The young & the restless: law firms wrangle over ways to attract and keep talent that's headed to the top of the profession.

AuthorMartin, Edward
PositionLEGAL ELITE

In his opening statement, James M. Roane III had predicted things would get ugly, and they have. He holds up a photograph--as wide as his outstretched arms--of tangled metal and turns to the jury. "There was a family in this car. The other driver just goes right through the stop sign and plows straight into the oncoming vehicle."

He is persistent but soft-spoken. The crash in Graham was so brutal it broke the safety seat in which a 4-month-old girl was riding in the back seat, hurling her into the windshield. Roane, representing the family, asks her father to testify about the girl, now 7, lagging behind in school and showing signs of permanent brain injury. "She hasn't been right since," the man says, citing impaired speech, blackouts, crying jags and limbs that jerk involuntarily.

When his turn comes, the lawyer representing the other driver and a textile mill--the driver was on the clock--doesn't dispute Roane's description of the accident. But don't jump to conclusions, he tells the jury. "This story has some twists and turns." He attacks the victim's family, suggesting that child abuse, not the wreck, caused the injuries.

In the give-and-take of the videotaped proceedings of this mock trial that will test his arguments before going to trial, nobody notices the fingernail-size scars on Roane's temples. But they help explain the passion he brings to his cases. It's one reason a personal-injury attorney--a specialty some vilify as ambulance chasing--was elected the state's top young lawyer in this year's BUSINESS NORTH CAROLINA Legal Elite.
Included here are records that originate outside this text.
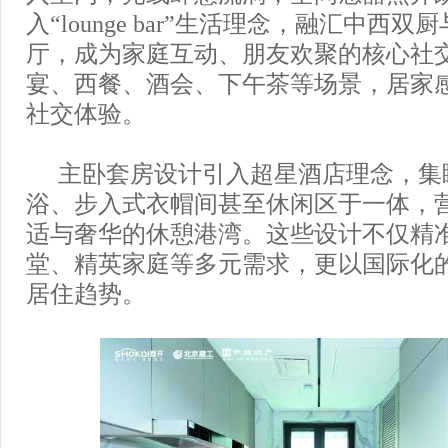
入“lounge bar”生活理念，融汇中西
厅，成为家庭互动、朋友欢聚的核心社
宴、西餐、酒会、下午茶等场景，居家
社交体验。
主卧套房设计引入超星酒店理念，集
浴、步入式衣帽间甚至休闲区于一体，
适与奢华的休憩港湾。这些设计不仅精
堂、精英家庭等多元需求，更以国际化
居住趋势。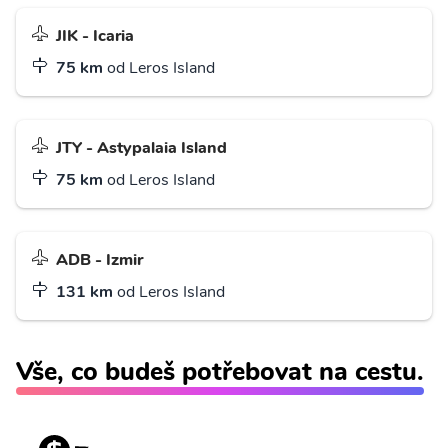
JIK - Icaria
75 km
od Leros Island
JTY - Astypalaia Island
75 km
od Leros Island
ADB - Izmir
131 km
od Leros Island
Vše, co budeš potřebovat na cestu.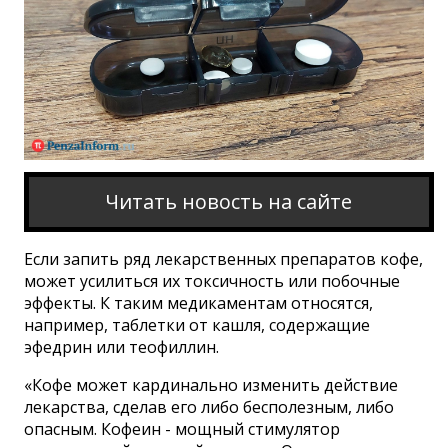
Читать новость на сайте
Если запить ряд лекарственных препаратов кофе,
может усилиться их токсичность или побочные
эффекты. К таким медикаментам относятся,
например, таблетки от кашля, содержащие
эфедрин или теофиллин.
«Кофе может кардинально изменить действие
лекарства, сделав его либо бесполезным, либо
опасным. Кофеин - мощный стимулятор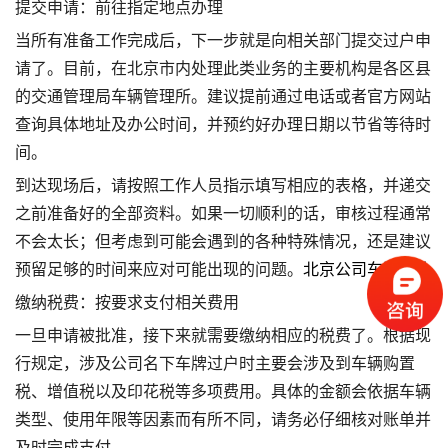
提交申请：前往指定地点办理
当所有准备工作完成后，下一步就是向相关部门提交过户申
请了。目前，在北京市内处理此类业务的主要机构是各区县
的交通管理局车辆管理所。建议提前通过电话或者官方网站
查询具体地址及办公时间，并预约好办理日期以节省等待时
间。
到达现场后，请按照工作人员指示填写相应的表格，并递交
之前准备好的全部资料。如果一切顺利的话，审核过程通常
不会太长；但考虑到可能会遇到的各种特殊情况，还是建议
预留足够的时间来应对可能出现的问题。
北京公司车牌转让
缴纳税费：按要求支付相关费用
一旦申请被批准，接下来就需要缴纳相应的税费了。根据现
行规定，涉及公司名下车牌过户时主要会涉及到车辆购置
税、增值税以及印花税等多项费用。具体的金额会依据车辆
类型、使用年限等因素而有所不同，请务必仔细核对账单并
及时完成支付。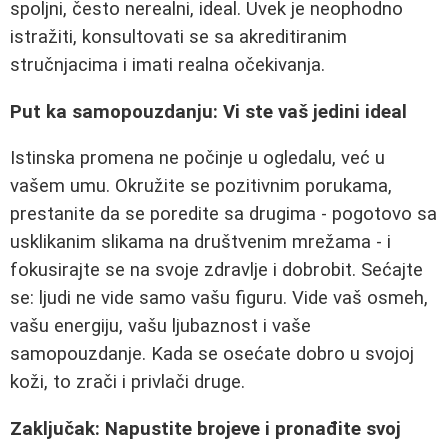
spoljni, često nerealni, ideal. Uvek je neophodno
istražiti, konsultovati se sa akreditiranim
stručnjacima i imati realna očekivanja.
Put ka samopouzdanju: Vi ste vaš jedini ideal
Istinska promena ne počinje u ogledalu, već u
vašem umu. Okružite se pozitivnim porukama,
prestanite da se poredite sa drugima - pogotovo sa
usklikanim slikama na društvenim mrežama - i
fokusirajte se na svoje zdravlje i dobrobit. Sećajte
se: ljudi ne vide samo vašu figuru. Vide vaš osmeh,
vašu energiju, vašu ljubaznost i vaše
samopouzdanje. Kada se osećate dobro u svojoj
koži, to zrači i privlači druge.
Zaključak: Napustite brojeve i pronađite svoj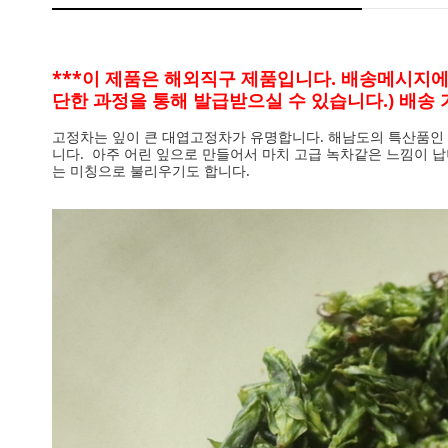
***이 제품은 해외직구 제품입니다. 배송메시지
단한 과정을 통해 발급받으실 수 있습니다.) 배송 기
고정차는 잎이 큰 대엽고정차가 유명합니다. 해남도의 특산품인 
니다. 아주 어린 잎으로 만들어서 마치 고급 녹차같은 느낌이 납
는 미칭으로 불리우기도 합니다.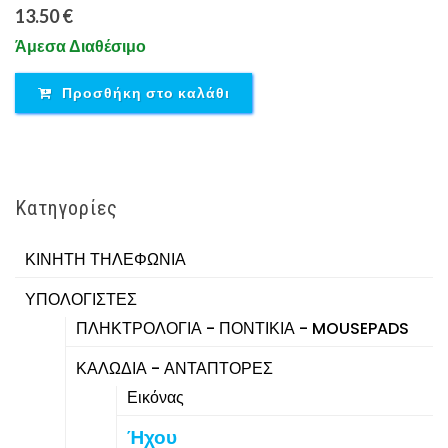
13.50 €
Άμεσα Διαθέσιμο
Προσθήκη στο καλάθι
Κατηγορίες
ΚΙΝΗΤΗ ΤΗΛΕΦΩΝΙΑ
ΥΠΟΛΟΓΙΣΤΕΣ
ΠΛΗΚΤΡΟΛΟΓΙΑ - ΠΟΝΤΙΚΙΑ - MOUSEPADS
ΚΑΛΩΔΙΑ - ΑΝΤΑΠΤΟΡΕΣ
Εικόνας
Ήχου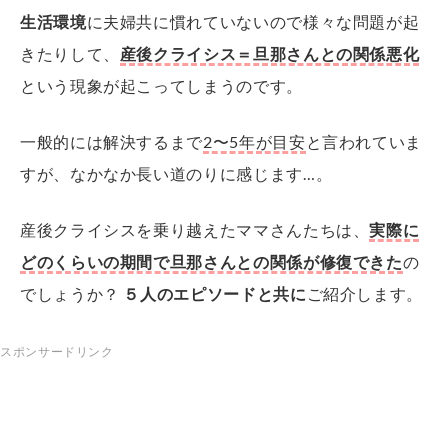
生活環境
に夫婦共に慣れていないので様々な問題が起
きたりして、
産後クライシス＝旦那さんとの関係悪化
という現象が起こってしまうのです。
一般的には解決するまで
2〜5年が目安
と言われていま
すが、なかなか長い道のりに感じます…。
産後クライシスを乗り越えたママさんたちは、
実際に
どのくらいの期間で旦那さんとの関係が修復できた
の
でしょうか？
５人のエピソードと共に
ご紹介します。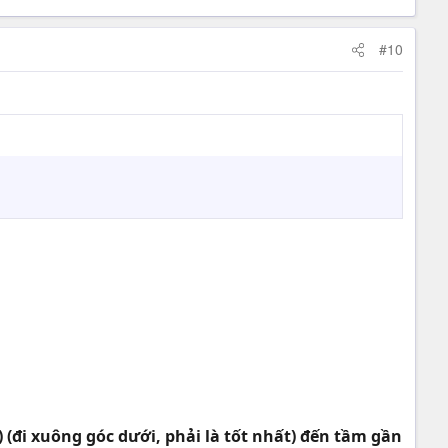
#10
 (đi xuông góc dưới, phải là tốt nhất) đến tầm gần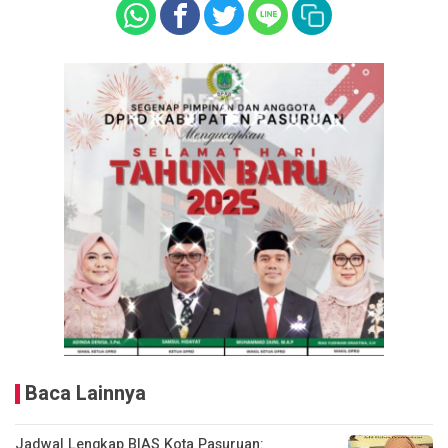
Baca Lainnya
Jadwal Lengkap BIAS Kota Pasuruan: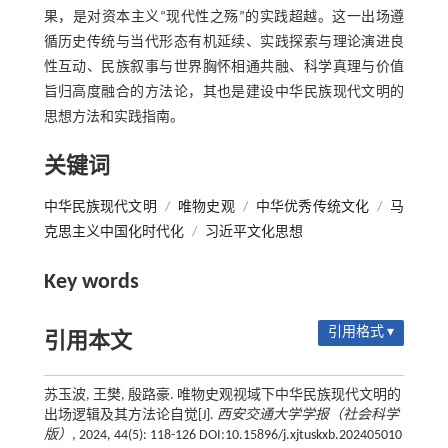
果，是对资本主义“现代性之殇”的实践超越。这一出场遵
循历史传统与当代形态有机延续、实践探索与理论演进良
性互动、民族叙事与世界胸怀相通共融、科学真理与价值
旨归高度融合的方法论，其也是建设中华民族现代文明的
思想方法和实践指南。
关键词
中华民族现代文明
/
唯物史观
/
中华优秀传统文化
/
马
克思主义中国化时代化
/
习近平文化思想
Key words
引用格式 ▾
引用本文
苏玉波, 王樊, 殷路豪. 唯物史观视域下中华民族现代文明的
出场逻辑及其方法论自觉[J].
西安交通大学学报（社会科学
版）
, 2024, 44(5): 118-126 DOI:10.15896/j.xjtuskxb.202405010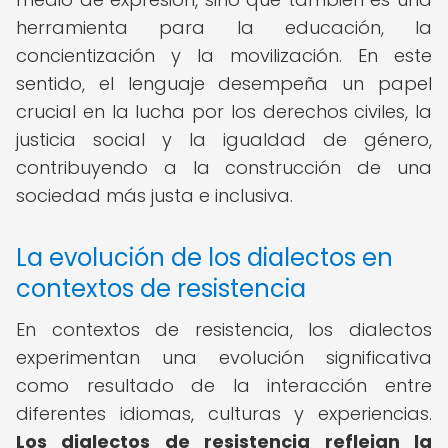
herramienta para la educación, la
concientización y la movilización. En este
sentido, el lenguaje desempeña un papel
crucial en la lucha por los derechos civiles, la
justicia social y la igualdad de género,
contribuyendo a la construcción de una
sociedad más justa e inclusiva.
La evolución de los dialectos en
contextos de resistencia
En contextos de resistencia, los dialectos
experimentan una evolución significativa
como resultado de la interacción entre
diferentes idiomas, culturas y experiencias.
Los dialectos de resistencia reflejan la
This is the first year the magazine's annual poll of the state's bar has included a category for lawyers under 40--the profession's young guns. Talented young lawyers are hot properties, which is edging up compensation and stoking competition by firms to hire top law-school graduates and lure away other firms' junior stars--laterals, they call them. Roane's selection might even have a downside for his firm, Greensboro-based Crumley & Associates. "Everybody will be trying to hire him away," his boss, Bob Crumley, jokes.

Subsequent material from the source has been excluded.